White House Faces Rising Pressure as Gasoline Shortages Grow
(Bloomberg) -- The Biden administration moved Tuesday to ease gasoline shortages caused by a ransomware attack on the nation’s largest pipeline network, as concerns grew that spiking fuel prices and supply disruptions could hinder travel while the nation emerges from the coronavirus pandemic.
The Environmental Protection Agency waived gasoline volatility requirements across 12 states and Washington, D.C., to help bring more fuel to areas normally well supplied by the Colonial Pipeline. The Department of Transportation also announced initial steps that could permit foreign tankers to transport gasoline and diesel to East Coast ports, despite 101-year-old Jones Act mandates to use American vessels.
The actions are among several options President Joe Biden has to blunt the potential political fallout from fuel shortages and rising prices just as he’s trying to jump start the economy after the worst pandemic in a century.
“We’re going to move in lightning speed,” Homeland Security Secretary Alejandro Mayorkas said at a White House briefing.
Filling stations across the East Coast were reporting outages four days after hackers stole data and locked Colonial Pipeline Co.’s computers, prompting it to shut down operations. North Carolina and Virginia declared states of emergency as tanks ran dry. Airlines and airports were also trying to carefully manage jet fuel stockpiles.
Energy Secretary Jennifer Granholm said the Federal Railroad Administration was enlisting railroads to ensure fuel could be transported inland from ports and the Federal Energy Regulatory Commission was directing pipeline companies to give priority to fuel shipments to where they are needed.

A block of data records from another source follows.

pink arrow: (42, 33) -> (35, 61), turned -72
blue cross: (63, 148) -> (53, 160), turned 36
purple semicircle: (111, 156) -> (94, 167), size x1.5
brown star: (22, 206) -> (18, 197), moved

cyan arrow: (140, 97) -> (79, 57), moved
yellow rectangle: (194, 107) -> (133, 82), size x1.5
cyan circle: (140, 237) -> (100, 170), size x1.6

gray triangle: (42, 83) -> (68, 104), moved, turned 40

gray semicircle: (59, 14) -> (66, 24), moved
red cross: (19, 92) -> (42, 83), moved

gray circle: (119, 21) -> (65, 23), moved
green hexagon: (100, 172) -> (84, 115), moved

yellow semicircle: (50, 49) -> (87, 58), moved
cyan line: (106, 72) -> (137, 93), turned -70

“We know that we have gasoline, we just have to get it to the right places,” Granholm said. “It’s not that we have a gasoline shortage, it’s that we have this supply crunch.”
“Things will be back to normal soon,” she added. “We’re asking people not to hoard and know that we’re all over this.”

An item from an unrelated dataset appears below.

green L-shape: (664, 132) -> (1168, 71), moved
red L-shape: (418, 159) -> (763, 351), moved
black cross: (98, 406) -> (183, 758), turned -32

The Colonial Pipeline should be substantially operational by the end of the week or the weekend, she said, while arguing there was “no cause for hoarding gasoline,” and the administration “will have no tolerance for price gouging.” States most affected by the shutdown are North Carolina, South Carolina, Tennessee, Georgia, and southern Virginia, Granholm said.
The Biden administration issued an order on Sunday extending the amount of time truck drivers can spend behind the wheel when transporting fuel across 17 states and the District of Columbia. On Tuesday evening, the Transportation Department said 10 states could allow heavier-than-normal truck loads of gasoline and other fuels.
“It is hard for elected officials to do nothing when pump prices are rising,” said Kevin Book, managing director of ClearView Energy Partners. “The White House looks to be treading lightly.”
The staggered response so far reflects expectations, said Height Capital Markets analyst Benjamin Salisbury. Fuel waivers are “a fairly standard response to supply disruptions with a lot of precedent.”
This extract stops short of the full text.